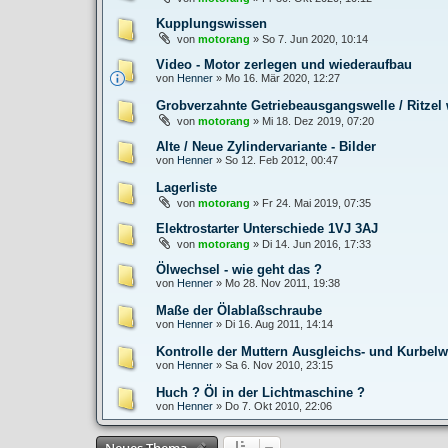
Kupplungswissen
von
motorang
»
So 7. Jun 2020, 10:14
Video - Motor zerlegen und wiederaufbau
von
Henner
»
Mo 16. Mär 2020, 12:27
Grobverzahnte Getriebeausgangswelle / Ritzel 
von
motorang
»
Mi 18. Dez 2019, 07:20
Alte / Neue Zylindervariante - Bilder
von
Henner
»
So 12. Feb 2012, 00:47
Lagerliste
von
motorang
»
Fr 24. Mai 2019, 07:35
Elektrostarter Unterschiede 1VJ 3AJ
von
motorang
»
Di 14. Jun 2016, 17:33
Ölwechsel - wie geht das ?
von
Henner
»
Mo 28. Nov 2011, 19:38
Maße der Ölablaßschraube
von
Henner
»
Di 16. Aug 2011, 14:14
Kontrolle der Muttern Ausgleichs- und Kurbelw
von
Henner
»
Sa 6. Nov 2010, 23:15
Huch ? Öl in der Lichtmaschine ?
von
Henner
»
Do 7. Okt 2010, 22:06
Neues Thema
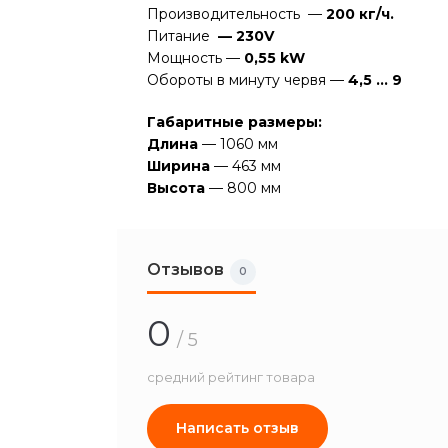
Производительность —
2
00 кг/ч.
Питание
— 230V
Мощность —
0,
5
5 kW
Обороты в минуту червя —
4,5 … 9
Габаритные размеры:
Длина
— 1060 мм
Ширина
— 463 мм
Высота
— 800 мм
Отзывов
0
0
/ 5
средний рейтинг товара
Написать отзыв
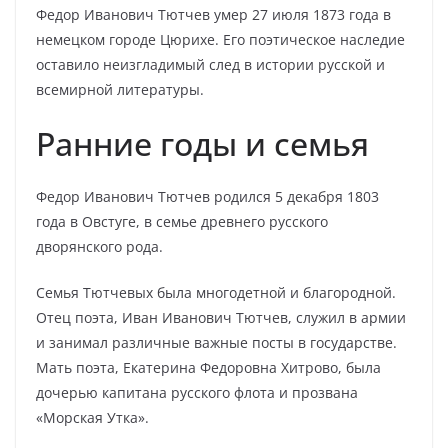
Федор Иванович Тютчев умер 27 июля 1873 года в
немецком городе Цюрихе. Его поэтическое наследие
оставило неизгладимый след в истории русской и
всемирной литературы.
Ранние годы и семья
Федор Иванович Тютчев родился 5 декабря 1803
года в Овстуге, в семье древнего русского
дворянского рода.
Семья Тютчевых была многодетной и благородной.
Отец поэта, Иван Иванович Тютчев, служил в армии
и занимал различные важные посты в государстве.
Мать поэта, Екатерина Федоровна Хитрово, была
дочерью капитана русского флота и прозвана
«Морская Утка».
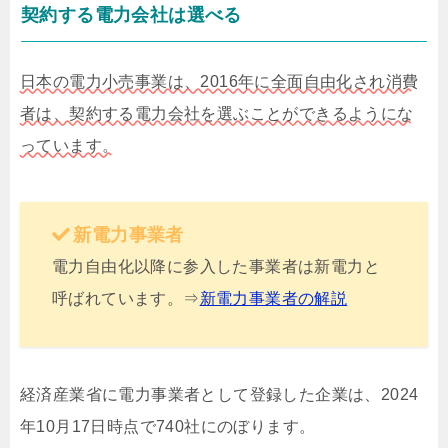
契約する電力会社は選べる
日本の電力小売事業は、2016年に全面自由化され消費
者は、契約する電力会社を選ぶことができるようにな
っています。
新電力事業者
電力自由化以降に参入した事業者は新電力と
呼ばれています。⇒
新電力事業者の解説
経済産業省に電力事業者として登録した企業は、2024
年10月17日時点で740社にのぼります。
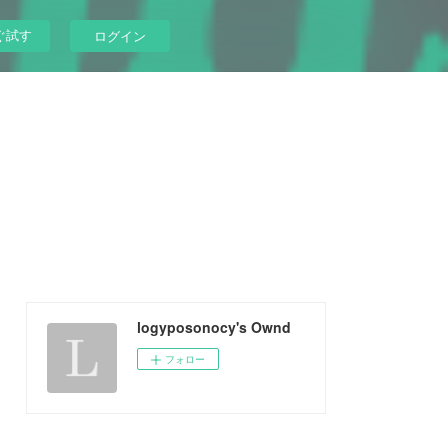
ぐ試す
ログイン
logyposonocy's Ownd
フォロー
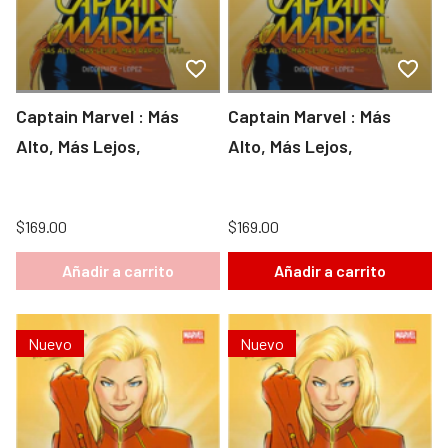
Captain Marvel : Más
Captain Marvel : Más
Alto, Más Lejos,
Alto, Más Lejos,
$169.00
$169.00
Añadir a carrito
Añadir a carrito
Nuevo
Nuevo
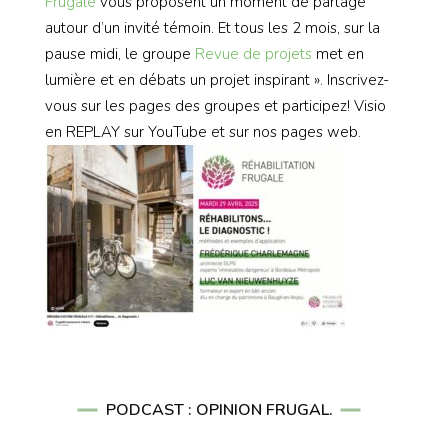
Frugale
vous proposent un moment de partage
autour d’un invité témoin. Et tous les 2 mois, sur la
pause midi, le groupe
Revue de projets
met en
lumière et en débats un projet inspirant ». Inscrivez-
vous sur les pages des groupes et participez! Visio
en REPLAY sur YouTube et sur nos pages web.
PODCAST : OPINION FRUGAL.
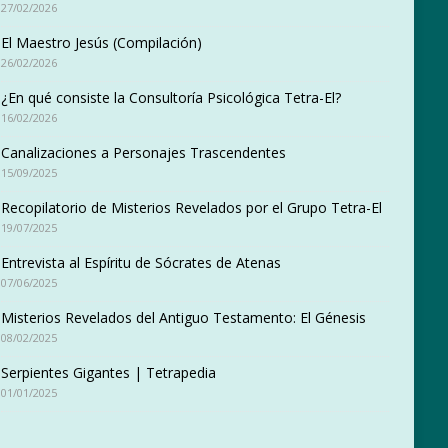
27/02/2026
El Maestro Jesús (Compilación)
26/02/2026
¿En qué consiste la Consultoría Psicológica Tetra-El?
16/02/2026
Canalizaciones a Personajes Trascendentes
15/09/2025
Recopilatorio de Misterios Revelados por el Grupo Tetra-El
19/07/2025
Entrevista al Espíritu de Sócrates de Atenas
07/06/2025
Misterios Revelados del Antiguo Testamento: El Génesis
08/02/2025
Serpientes Gigantes | Tetrapedia
01/01/2025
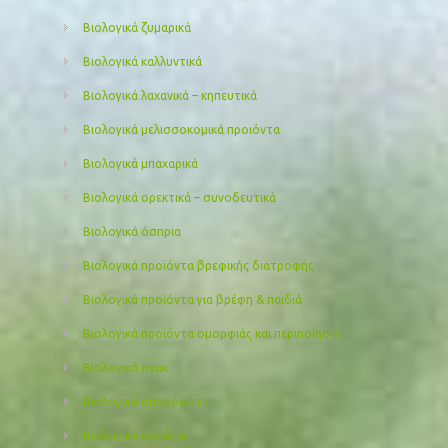
Βιολογικά ζυμαρικά
Βιολογικά καλλυντικά
Βιολογικά λαχανικά – κηπευτικά
Βιολογικά μελισσοκομικά προιόντα
Βιολογικά μπαχαρικά
Βιολογικά ορεκτικά – συνοδευτικά
Βιολογικά όσπρια
Βιολογικά προϊόντα βρεφικής διατροφής
Βιολογικά προϊόντα για βρέφη & παιδιά
Βιολογικά προιόντα ομορφιάς και περιποίησης
Βιολογικά σνακ
Βιολογικά σπορόφυτα
Βιολογικά φρούτα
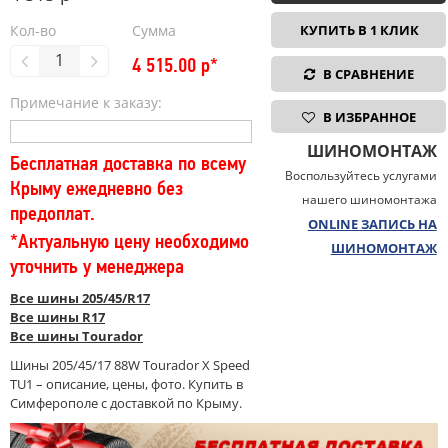
Кол-во
Сумма
КУПИТЬ В 1 КЛИК
4 515.00
р*
В СРАВНЕНИЕ
Примечание к заказу:
В ИЗБРАННОЕ
ШИНОМОНТАЖ
Бесплатная доставка по всему
Воспользуйтесь услугами
Крыму ежедневно без
нашего шиномонтажа
предоплат.
ONLINE ЗАПИСЬ НА
*Актуальную цену необходимо
ШИНОМОНТАЖ
уточнить у менеджера
Все шины 205/45/R17
Все шины R17
Все шины Tourador
Шины 205/45/17 88W Tourador X Speed
TU1 – описание, цены, фото. Купить в
Симферополе с доставкой по Крыму.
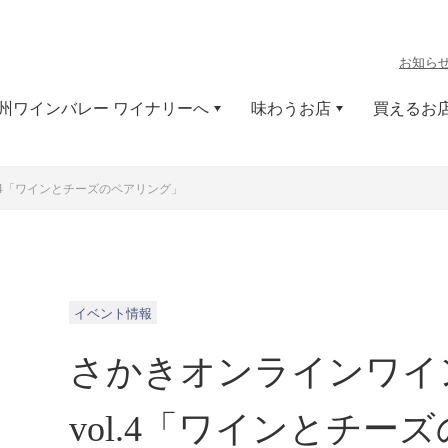
お知ら
州ワインバレー ワイナリーへ
味わうお店
買えるお
.4「ワインとチーズのペアリング」
イベント情報
さかきオンラインワイ
vol.4「ワインとチー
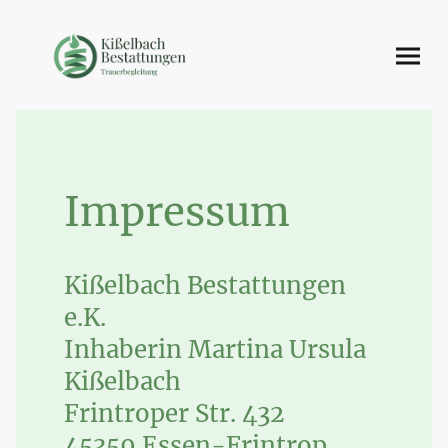
Impressum
Kißelbach Bestattungen
e.K.
Inhaberin Martina Ursula
Kißelbach
Frintroper Str. 432
45359 Essen-Frintrop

TO DO | Only the lines above from the one with "Alte / Neue Zylindervariante - Bilder" through the one with "Sa 6. Nov 2010, 23:15" should be duplicated, character for character.

REPLY TO THE TASK |
Alte / Neue Zylindervariante - Bilder
von
Henner
»
So 12. Feb 2012, 00:47
Lagerliste
von
motorang
»
Fr 24. Mai 2019, 07:35
Elektrostarter Unterschiede 1VJ 3AJ
von
motorang
»
Di 14. Jun 2016, 17:33
Ölwechsel - wie geht das ?
von
Henner
»
Mo 28. Nov 2011, 19:38
Maße der Ölablaßschraube
von
Henner
»
Di 16. Aug 2011, 14:14
Kontrolle der Muttern Ausgleichs- und Kurbelw
von
Henner
»
Sa 6. Nov 2010, 23:15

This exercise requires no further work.